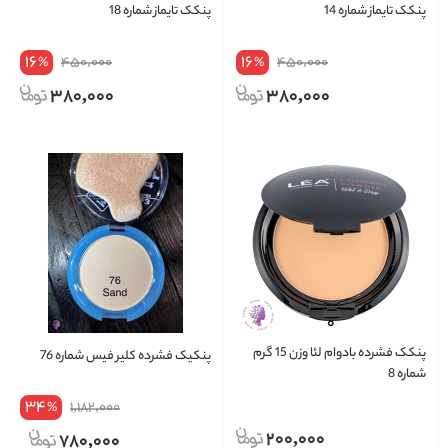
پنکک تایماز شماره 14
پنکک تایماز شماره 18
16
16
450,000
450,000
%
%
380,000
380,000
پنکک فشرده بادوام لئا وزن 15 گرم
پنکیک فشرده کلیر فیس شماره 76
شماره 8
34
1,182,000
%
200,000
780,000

--

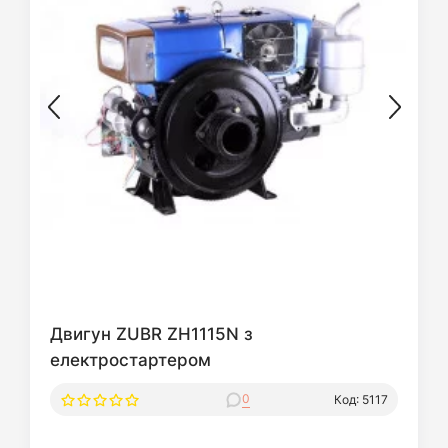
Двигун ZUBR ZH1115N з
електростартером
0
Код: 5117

...

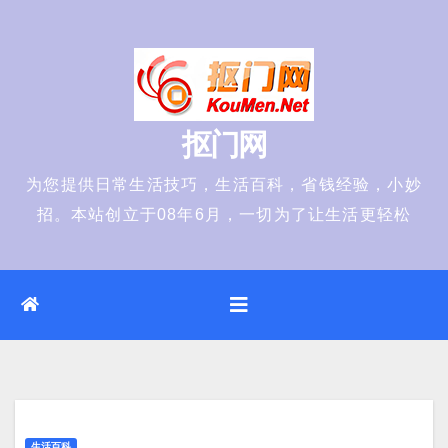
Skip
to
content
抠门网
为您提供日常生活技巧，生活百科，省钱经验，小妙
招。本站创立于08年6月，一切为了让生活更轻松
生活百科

EXERCISE DETAILS. Check each line of the material for the string "پنکک" and state how many lines contain it, with only the number as the answer.

SOLVED EXERCISE. 3